L'imagination masculine face aux menstruations est un terrain complexe, parsemé de stéréotypes, de méconnaissances et parfois même de tabous. Comprendre comment les hommes perçoivent et imaginent les règles est essentiel pour déconstruire les préjugés, améliorer la communication au sein des couples et favoriser une meilleure prise en charge de la santé féminine. Cet article explore les différentes facettes de cette perception masculine, en s'appuyant sur des études, des témoignages et des analyses sociologiques.

Fantasmes Sexuels et Perception des Menstruations

Une étude menée par des chercheurs de l'université du Québec, à Trois-Rivières, a interrogé 799 femmes et 717 hommes sur leurs fantasmes sexuels. Cette étude statistique, publiée dans la revue « The Journal of sexual medicine », tord le cou à quelques idées reçues.

Les auteurs ont répertorié 55 fantasmes à partir des déclarations des participants qui étaient invités à noter leur intérêt pour chacun d’eux. Première constatation, les fantasmes sont fréquents au sein de la population interrogée, hommes et femmes, y compris lorsqu’ils sont en lien avec des pratiques considérées comme inhabituelles. Seuls 2 fantasmes sur 55 (zoophilie et pédophilie) sont jugés statistiquement rares et mentionnés par 2,3 % ou moins des participants.

Parmi les fantasmes les plus fréquents, le fait d’éprouver des émotions « romantiques » pendant l’acte (numéro un chez les femmes) revient très fréquemment.
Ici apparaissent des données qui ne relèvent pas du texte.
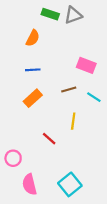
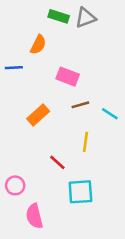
pink rectangle: (86, 65) -> (68, 77), moved
blue line: (33, 70) -> (14, 68), moved
cyan square: (70, 184) -> (80, 192), moved, turned 35

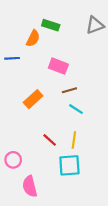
green rectangle: (59, 16) -> (51, 25), moved
gray triangle: (86, 18) -> (95, 25), moved
cyan line: (110, 114) -> (76, 109), moved
yellow line: (86, 142) -> (74, 140), moved

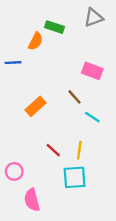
gray triangle: (95, 25) -> (94, 18), moved
pink rectangle: (58, 66) -> (92, 71), moved
brown line: (69, 90) -> (75, 97), turned 64
cyan line: (76, 109) -> (92, 117), moved

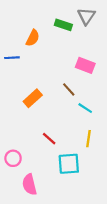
gray triangle: (94, 18) -> (86, 16), turned -36
green rectangle: (54, 27) -> (63, 25), moved
yellow line: (79, 150) -> (88, 139), moved

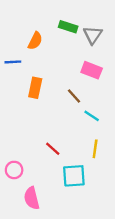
gray triangle: (86, 16) -> (93, 35), moved
orange rectangle: (33, 98) -> (35, 88), moved, turned -36

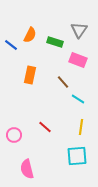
green rectangle: (68, 27) -> (55, 42), moved
blue line: (13, 62) -> (11, 45), moved, turned 40
pink circle: (14, 170) -> (14, 135), moved
cyan square: (74, 176) -> (77, 156), moved

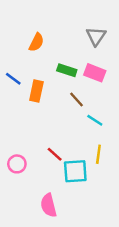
green rectangle: (55, 42) -> (67, 70), moved
blue line: (11, 45) -> (13, 79), moved
cyan square: (77, 156) -> (75, 171), moved
pink semicircle: (27, 169) -> (49, 205), moved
Du côté des hommes, les fantasmes sont plus triviaux : sexe oral, relations avec deux femmes (ou plus), avec une personne autre que son épouse, regarder deux femmes faire l’amour… Il est plus surprenant de constater l’intérêt des hommes pour la soumission sexuelle (être dominé pendant l’acte sexuel). Ils sont plus de 53 % à fantasmer sur le sujet, à contre courant de l’image de virilité masculine. Les femmes y sont également très sensibles (64,6 %). 52 % d’entre elles imaginent même être attachées pendant les rapports sexuels.
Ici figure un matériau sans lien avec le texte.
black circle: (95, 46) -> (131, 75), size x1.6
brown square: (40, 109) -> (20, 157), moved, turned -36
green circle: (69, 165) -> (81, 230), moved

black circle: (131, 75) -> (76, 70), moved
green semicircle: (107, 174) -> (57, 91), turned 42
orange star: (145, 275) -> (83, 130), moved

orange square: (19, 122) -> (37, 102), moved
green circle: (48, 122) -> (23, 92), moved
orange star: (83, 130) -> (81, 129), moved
Bien sûr, cela ne signifie pas qu’il y ait une volonté de passer à l’acte (ce qui serait contraire à la définition du fantasme). Mais cela suggère, en accord avec d’autres études sur le sujet, que l’attrait pour la soumission sexuelle (ou la domination) en tant que fantasme est un indicateur de l’imaginaire érotique des individus, sans que que cela ne corresponde à une attirance pour des pratiques déviantes.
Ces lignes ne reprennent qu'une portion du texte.